> [Activity]: Look at every line of the material below and tally those containing "Southern". Reply with the total alone.

Start of Task inputs

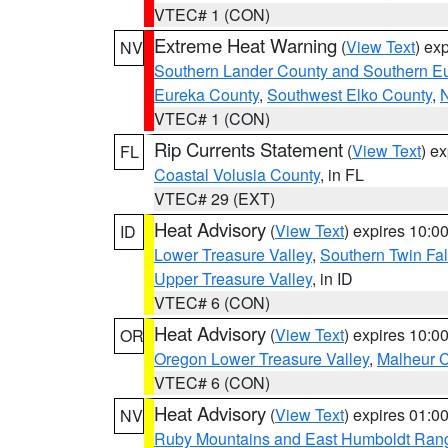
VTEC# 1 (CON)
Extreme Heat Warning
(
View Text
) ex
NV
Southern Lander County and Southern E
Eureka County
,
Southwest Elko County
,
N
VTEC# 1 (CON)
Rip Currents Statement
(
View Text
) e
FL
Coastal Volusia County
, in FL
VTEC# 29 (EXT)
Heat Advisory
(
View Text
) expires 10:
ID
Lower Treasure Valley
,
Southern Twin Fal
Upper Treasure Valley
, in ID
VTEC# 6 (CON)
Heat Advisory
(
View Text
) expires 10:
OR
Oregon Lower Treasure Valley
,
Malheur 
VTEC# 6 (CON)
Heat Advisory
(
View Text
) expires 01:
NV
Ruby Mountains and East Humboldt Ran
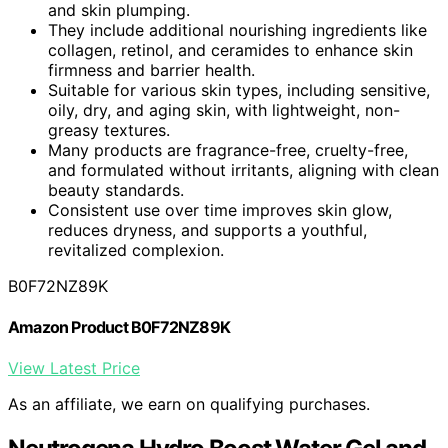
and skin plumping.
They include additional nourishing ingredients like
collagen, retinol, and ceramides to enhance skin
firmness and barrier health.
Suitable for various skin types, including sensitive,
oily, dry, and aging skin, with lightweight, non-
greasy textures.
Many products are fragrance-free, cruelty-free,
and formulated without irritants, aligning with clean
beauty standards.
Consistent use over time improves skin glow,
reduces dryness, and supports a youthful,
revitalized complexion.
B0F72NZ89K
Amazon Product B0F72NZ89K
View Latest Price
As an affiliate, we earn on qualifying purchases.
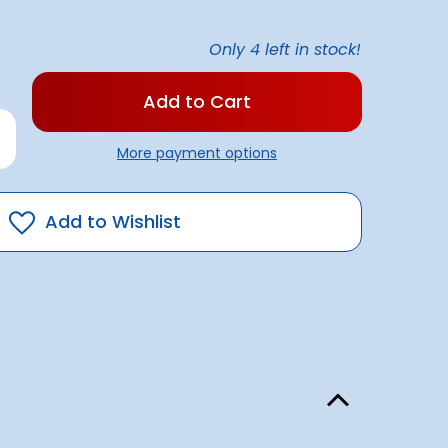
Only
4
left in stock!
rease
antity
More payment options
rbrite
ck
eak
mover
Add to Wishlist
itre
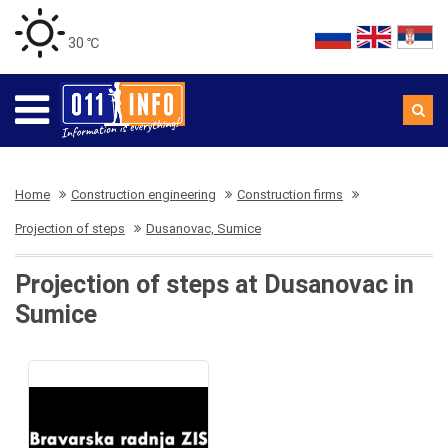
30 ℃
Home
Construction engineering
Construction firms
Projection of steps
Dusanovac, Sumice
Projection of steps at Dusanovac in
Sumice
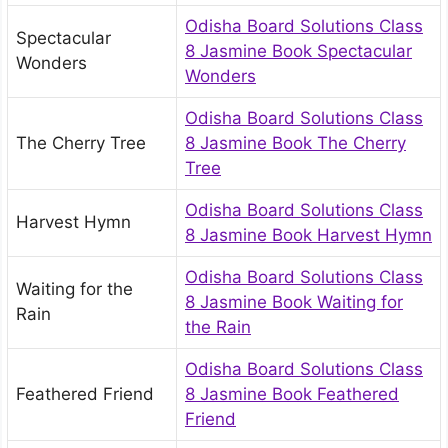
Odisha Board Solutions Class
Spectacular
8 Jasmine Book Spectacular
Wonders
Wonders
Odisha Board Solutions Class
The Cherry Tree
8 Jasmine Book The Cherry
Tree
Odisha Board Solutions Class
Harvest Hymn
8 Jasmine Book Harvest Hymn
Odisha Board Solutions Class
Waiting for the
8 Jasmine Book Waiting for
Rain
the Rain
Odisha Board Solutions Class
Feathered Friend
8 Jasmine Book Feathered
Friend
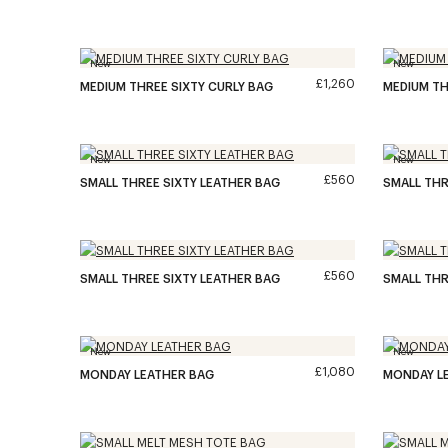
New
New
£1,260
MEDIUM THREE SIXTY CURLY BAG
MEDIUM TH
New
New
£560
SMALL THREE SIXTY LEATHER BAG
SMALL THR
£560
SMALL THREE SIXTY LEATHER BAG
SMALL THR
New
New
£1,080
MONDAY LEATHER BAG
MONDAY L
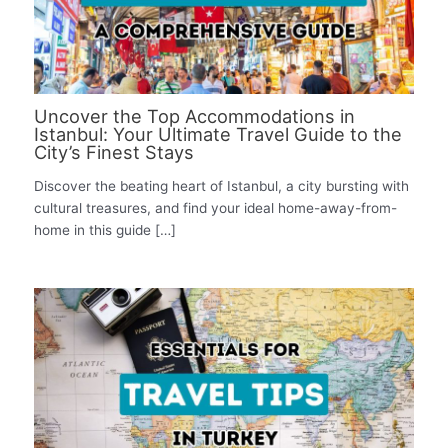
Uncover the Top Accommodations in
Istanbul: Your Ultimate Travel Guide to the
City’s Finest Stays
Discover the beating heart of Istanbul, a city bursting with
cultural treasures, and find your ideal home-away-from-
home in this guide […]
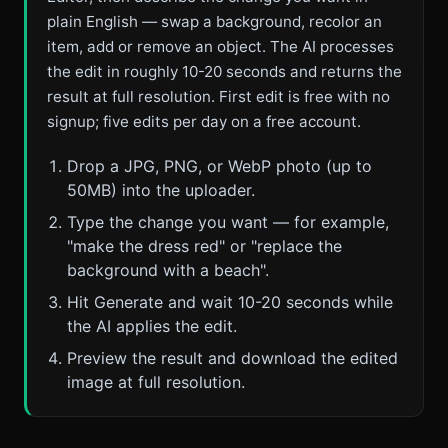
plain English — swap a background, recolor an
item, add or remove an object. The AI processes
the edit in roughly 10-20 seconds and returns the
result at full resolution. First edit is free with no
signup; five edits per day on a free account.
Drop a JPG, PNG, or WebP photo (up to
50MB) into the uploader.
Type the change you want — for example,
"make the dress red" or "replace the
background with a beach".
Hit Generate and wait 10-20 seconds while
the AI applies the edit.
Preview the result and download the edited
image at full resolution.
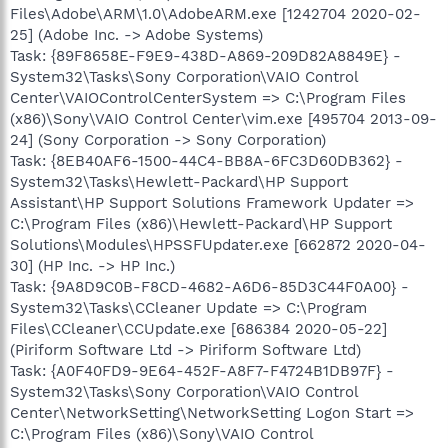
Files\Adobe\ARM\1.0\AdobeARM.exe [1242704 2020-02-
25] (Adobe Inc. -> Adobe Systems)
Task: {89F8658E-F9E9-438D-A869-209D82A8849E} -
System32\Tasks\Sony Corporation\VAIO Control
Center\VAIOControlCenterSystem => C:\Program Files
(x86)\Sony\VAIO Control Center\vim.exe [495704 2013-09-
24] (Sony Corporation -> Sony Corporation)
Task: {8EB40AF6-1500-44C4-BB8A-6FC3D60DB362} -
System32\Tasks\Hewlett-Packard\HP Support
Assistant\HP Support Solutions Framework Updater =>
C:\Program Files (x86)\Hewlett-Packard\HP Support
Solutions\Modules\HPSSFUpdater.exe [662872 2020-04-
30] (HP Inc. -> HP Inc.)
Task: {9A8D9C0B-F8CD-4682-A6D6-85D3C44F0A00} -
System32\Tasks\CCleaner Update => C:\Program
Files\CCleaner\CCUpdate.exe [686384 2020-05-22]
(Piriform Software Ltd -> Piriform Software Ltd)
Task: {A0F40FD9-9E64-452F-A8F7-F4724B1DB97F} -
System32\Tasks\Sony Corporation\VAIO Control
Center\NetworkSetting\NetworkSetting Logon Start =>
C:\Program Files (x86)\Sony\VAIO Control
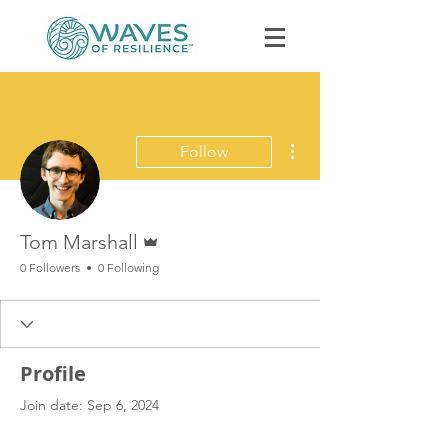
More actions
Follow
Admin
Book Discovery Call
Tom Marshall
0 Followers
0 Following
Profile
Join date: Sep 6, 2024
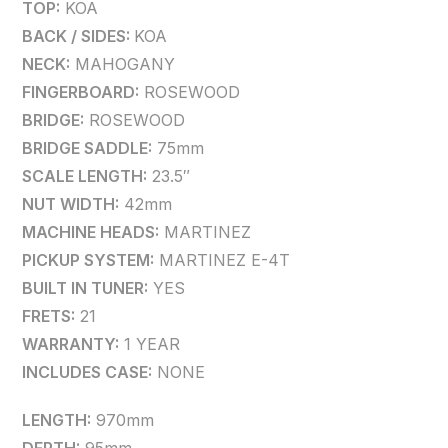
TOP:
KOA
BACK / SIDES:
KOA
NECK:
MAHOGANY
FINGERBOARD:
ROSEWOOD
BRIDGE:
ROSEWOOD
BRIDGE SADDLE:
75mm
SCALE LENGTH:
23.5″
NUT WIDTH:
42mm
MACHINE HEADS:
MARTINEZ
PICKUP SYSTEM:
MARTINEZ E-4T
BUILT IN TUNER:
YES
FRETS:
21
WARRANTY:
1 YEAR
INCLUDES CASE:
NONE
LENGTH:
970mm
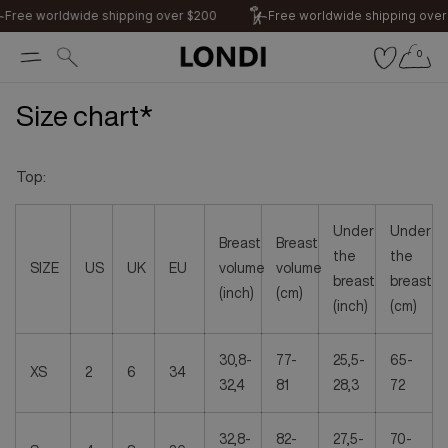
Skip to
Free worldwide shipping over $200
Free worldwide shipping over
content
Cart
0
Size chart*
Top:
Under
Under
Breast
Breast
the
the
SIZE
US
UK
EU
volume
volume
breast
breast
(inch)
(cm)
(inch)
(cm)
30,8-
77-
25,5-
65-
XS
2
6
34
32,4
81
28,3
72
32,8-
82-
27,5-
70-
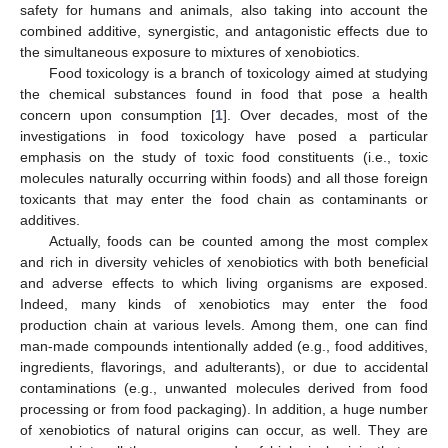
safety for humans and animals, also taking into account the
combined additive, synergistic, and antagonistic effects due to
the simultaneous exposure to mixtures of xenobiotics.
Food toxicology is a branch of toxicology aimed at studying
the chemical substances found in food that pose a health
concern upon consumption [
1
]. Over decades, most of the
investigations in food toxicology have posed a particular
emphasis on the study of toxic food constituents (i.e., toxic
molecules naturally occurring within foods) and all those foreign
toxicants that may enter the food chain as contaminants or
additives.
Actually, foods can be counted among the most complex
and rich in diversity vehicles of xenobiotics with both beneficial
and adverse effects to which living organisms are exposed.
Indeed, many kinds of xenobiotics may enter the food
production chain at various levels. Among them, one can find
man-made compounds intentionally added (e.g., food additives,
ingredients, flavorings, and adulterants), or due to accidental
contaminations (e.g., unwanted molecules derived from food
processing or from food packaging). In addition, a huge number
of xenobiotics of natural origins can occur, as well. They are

End of Task inputs

> [Response]: 2